Saints defeat FalconsIn Atlanta-New Orleans on "Monday Night Football" back on Sept. 25, the Falcons trailed by 20 points early in the fourth quarter and faced fourth-and-7: Jim Mora ordered a punt. After the clock had ticked down to six minutes and Atlanta still trailed by 20, but now faced fourth-and-12, then Mora decided to go for it. When there was still hope, however slim, of staging a comeback, Mora punted. When all hope was extinguished, Mora went for it. . . .

Here are the possible reasons that NFL and big-college coaches punt on fourth-and-short when there's still time for a comeback, then go for it on fourth-and-long when there's no hope whatsoever:
  • "But that's what we always do!"
  • "That's what Jimmy Conzelman and Ray Flaherty did!" (Note: Coaches of the 1930s.)
  • "I want the players to be the ones who get blamed for losing the game."
Over and over again it is impressed upon TMQ that for all the billions of dollars invested in the NFL and big-college NCAA football, for all the dozens of assistant coaches per team and thousands of hours spent dissecting game film, it is amazing how little coaches seem to think about what they are doing. Punting on fourth-and-short when trailing late makes no sense, unless you aren't thinking about what you are doing. Or unless your true concern is blame-shifting.
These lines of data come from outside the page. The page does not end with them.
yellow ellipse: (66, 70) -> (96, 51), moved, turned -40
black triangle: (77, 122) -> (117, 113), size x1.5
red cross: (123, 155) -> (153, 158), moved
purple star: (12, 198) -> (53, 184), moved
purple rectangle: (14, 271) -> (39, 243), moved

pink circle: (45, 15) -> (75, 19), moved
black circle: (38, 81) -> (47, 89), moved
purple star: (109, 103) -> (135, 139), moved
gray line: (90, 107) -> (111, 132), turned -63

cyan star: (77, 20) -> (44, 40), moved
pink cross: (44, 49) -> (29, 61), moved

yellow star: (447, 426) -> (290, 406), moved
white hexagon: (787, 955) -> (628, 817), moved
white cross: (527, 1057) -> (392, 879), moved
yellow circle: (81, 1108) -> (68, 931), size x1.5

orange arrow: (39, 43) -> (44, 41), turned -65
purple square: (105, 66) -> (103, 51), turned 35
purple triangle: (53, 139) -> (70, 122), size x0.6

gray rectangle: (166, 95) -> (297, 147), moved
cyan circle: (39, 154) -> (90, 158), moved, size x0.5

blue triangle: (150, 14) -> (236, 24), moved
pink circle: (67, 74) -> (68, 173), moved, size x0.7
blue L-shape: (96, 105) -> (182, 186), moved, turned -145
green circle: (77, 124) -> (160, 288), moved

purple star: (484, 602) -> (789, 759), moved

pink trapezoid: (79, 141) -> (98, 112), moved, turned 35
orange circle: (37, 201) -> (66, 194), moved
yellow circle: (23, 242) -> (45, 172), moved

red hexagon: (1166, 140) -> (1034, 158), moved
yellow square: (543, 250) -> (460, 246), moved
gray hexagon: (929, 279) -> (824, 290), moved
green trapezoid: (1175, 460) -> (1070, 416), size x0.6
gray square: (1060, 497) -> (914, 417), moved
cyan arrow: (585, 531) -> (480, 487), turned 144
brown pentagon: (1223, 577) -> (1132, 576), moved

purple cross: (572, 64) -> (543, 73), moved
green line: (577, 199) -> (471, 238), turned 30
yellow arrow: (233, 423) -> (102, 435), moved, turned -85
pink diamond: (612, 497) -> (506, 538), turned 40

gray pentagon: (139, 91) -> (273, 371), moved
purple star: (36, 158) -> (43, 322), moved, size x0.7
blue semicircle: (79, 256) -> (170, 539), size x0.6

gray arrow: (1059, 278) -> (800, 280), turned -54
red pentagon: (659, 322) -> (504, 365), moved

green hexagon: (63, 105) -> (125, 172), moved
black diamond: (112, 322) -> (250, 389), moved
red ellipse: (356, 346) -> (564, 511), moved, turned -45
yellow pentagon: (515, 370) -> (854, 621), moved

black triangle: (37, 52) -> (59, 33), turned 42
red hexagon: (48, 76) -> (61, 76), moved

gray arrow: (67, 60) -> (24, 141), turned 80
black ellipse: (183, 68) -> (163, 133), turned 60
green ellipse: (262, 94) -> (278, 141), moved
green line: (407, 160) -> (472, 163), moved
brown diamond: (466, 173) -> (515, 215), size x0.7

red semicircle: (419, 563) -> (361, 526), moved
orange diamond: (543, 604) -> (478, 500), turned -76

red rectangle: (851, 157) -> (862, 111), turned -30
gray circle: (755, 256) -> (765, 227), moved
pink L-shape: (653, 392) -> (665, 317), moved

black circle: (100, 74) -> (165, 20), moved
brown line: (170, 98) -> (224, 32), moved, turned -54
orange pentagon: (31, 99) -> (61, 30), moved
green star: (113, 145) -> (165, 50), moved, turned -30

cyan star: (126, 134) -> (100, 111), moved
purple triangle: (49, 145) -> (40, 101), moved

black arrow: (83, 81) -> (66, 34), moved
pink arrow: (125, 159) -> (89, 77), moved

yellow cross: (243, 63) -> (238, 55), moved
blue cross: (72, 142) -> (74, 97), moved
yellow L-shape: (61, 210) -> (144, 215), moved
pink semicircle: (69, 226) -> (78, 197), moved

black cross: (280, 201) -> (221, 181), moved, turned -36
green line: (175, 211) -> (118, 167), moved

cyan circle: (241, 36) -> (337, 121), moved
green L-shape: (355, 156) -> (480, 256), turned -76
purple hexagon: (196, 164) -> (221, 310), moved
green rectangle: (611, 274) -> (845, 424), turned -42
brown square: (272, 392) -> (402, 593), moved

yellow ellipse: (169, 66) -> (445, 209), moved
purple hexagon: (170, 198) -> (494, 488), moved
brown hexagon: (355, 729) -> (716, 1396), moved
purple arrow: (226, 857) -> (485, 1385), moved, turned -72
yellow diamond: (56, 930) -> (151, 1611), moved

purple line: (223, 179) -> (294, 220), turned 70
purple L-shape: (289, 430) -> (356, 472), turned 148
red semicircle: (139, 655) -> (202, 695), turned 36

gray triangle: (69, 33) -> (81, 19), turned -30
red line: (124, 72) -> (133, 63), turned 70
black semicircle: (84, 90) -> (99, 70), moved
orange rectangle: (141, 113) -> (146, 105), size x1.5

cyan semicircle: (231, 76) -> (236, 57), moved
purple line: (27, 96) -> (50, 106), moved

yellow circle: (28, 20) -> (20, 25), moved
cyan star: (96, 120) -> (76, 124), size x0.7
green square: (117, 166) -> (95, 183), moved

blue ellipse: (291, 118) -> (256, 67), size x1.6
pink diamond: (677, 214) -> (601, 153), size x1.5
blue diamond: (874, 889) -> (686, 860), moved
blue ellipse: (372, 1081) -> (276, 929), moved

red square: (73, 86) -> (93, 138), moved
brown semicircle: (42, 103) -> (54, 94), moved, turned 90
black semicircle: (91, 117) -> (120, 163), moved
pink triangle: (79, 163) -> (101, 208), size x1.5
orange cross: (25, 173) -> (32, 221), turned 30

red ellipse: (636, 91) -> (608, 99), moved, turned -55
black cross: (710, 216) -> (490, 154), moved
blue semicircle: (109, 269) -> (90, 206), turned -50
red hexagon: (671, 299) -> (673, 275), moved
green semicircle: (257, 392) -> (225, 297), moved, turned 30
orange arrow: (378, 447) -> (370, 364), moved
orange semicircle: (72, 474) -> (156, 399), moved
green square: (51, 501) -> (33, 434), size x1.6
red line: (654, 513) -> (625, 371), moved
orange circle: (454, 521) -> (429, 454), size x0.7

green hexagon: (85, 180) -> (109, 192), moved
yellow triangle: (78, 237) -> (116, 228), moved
Unless your true concern is blame-shifting. The question thus arises: How many things done in law school governance -- or in academic management of any sort -- are done primarily or even solely for the purpose of shifting blame to some other party?

Let me be explicit. I've said this before, and now I'll say it again:
Deans who view themselves as "agents" of their faculties (as opposed to their law schools' broader constituencies) rarely if ever serve all colleagues equally. They cater to a select few in a self-defensive strategy in which avoidance of (decanal) job-threatening strife supersedes all other interests.
Punt, coward, punt.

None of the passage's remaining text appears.